Discontinued in the 1970s.

  • Introduced in 1922.
  • Mahogany body.
  • No body binding.
  • 12 fret rosewood fingerboard with bar frets.
  • C.F.Martin & Co. on back of headstock.
  • Small dot inlays.
  • Rosewood friction pegs.
  • 1927: Ebony nut and nickel plated pegs
  • 1932: Decal logo on front of headstock
  • 1934: T frets
  • 1970s: discontinued.
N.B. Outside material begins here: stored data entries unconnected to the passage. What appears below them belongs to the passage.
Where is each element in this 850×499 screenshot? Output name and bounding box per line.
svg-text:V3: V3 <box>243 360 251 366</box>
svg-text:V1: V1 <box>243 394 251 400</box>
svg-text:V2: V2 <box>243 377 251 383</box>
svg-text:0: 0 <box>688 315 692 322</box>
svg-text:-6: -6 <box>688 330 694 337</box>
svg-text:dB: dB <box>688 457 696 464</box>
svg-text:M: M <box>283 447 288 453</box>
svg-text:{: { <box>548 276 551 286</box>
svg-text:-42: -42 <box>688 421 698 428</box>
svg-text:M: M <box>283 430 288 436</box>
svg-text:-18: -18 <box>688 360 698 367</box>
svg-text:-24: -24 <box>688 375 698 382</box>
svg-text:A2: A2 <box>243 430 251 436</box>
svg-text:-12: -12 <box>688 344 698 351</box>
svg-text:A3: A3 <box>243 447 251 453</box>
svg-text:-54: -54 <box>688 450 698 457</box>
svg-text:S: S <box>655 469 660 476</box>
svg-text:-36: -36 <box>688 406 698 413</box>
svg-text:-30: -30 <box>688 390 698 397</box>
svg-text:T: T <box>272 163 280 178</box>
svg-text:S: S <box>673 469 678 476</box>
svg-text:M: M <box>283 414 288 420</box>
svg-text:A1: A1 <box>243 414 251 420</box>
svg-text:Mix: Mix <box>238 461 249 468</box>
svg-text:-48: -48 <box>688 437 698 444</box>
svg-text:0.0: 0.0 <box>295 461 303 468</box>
Recently the S-O (made in Mexico) has been introduced.

Martin Style 1 Uke specs:
Introduced in 1918, the first Martin uke model made.
Discontinued in 1965.

  • Introduced in 1918,
  • First 200 or so ukes serial numbered, thereafter without.
  • Mahogany body.
  • Rosewood outer body binding with inner black/white.
  • 12 fret rosewood fingerboard with bar frets.
  • Earliest examples with boxwood bridge saddle and nut.
  • C.F.Martin & Co. on back of headstock.
  • Small dot inlays.
  • Rosewood friction pegs.
  • 1920: Koa wood 1K available
  • 1927: Patent pegs
  • 1932: Decal logo on front of headstock
  • 1934: T frets, dark plastic binding
  • 1942: Style 1K last listed
  • 1965: Style 1 last listed amd discontinued.

Martin Style 2 Uke specs:
Martin style 2 uke model made first in 1918, discontinued in 1965.

  • Introduced in 1918.
  • Mahogany body.
  • Triple bound top binding with ivorioid outer binding.
  • Single bound back.
  • 12 fret rosewood fingerboard with bar frets.
  • C.F.Martin & Co. on back of headstock.
  • Small dot inlays.
  • 1920: Koa wood 2K available
  • 1923: Nickel patent pegs
  • 1932: Decal logo on front of headstock
  • 1933: Style 2K last listed
  • 1934: T frets
  • 1965: Style 2 last listed

Martin Style 3 and Style 3k Uke specs:
Martin style 3 uke model made first in 1918, discontinued in the 1970s.

  • Introduced in 1918.
  • Mahogany body.
  • 7 layer top binding.
  • 3 layer back binding.
  • 5 layer soundhole ring.
  • Celluloid ornament on top, behind bridge (known as the "parend").
  • 17 fret ebony fingerboard extents to the soundhole.
  • Bar frets.
  • Small pearl paired-diamond inlays at fret 5, 7, 9.
  • 3 lines inlaid down center of fingerboard.
  • Nut of 3 ply plastic.
  • C.F.Martin & Co. on back of headstock.
  • Kite-shaped celluloid peghead ornament.
  • Friction pegs.
  • 1920: Koa wood 3K available
  • 1923: No peghead ornament, nickel plated pegs:
  • 1930: One piece ivory nut
  • 1932: Decal logo on front of headstock
  • 1934: T frets
  • 1940: No celluloid top ornament (parend)
  • 1940: Dot inlays replace pearl diamond inlays and inlaid lines
  • 1941: last Style 3K

Martin Style 5 and Style 5k Uke specs:
Though discontined in 1942, the Style 5 has been reintroduced recently.

  • Introduced in 1922.
  • Koa body.
  • Ivoroid bound top and back with abalone trim.
  • Abalone pearl and black/white wood around soundhole.
  • Ivoroid bound ebony fingerboard.
  • 17 fret ebony fingerboard extents to the soundhole.
  • Bar frets.
  • Varied snowflake pearl inlays.
  • Koa peghead veneer with pearl-inlaid flowerpot.
  • Patent pegs.
  • 1934: T frets
  • 1940: Style 5 mahogony body (same trim as 5K) introduced.
  • 1940: Style 5K discontinued
  • 1942: Style 5 mahogony body discontinued.
  • Note: It has been alleged that Martin used Abalone additionally on the SIDES of style 5k ukes during 1926 and 1927. No such uke has yet been seen.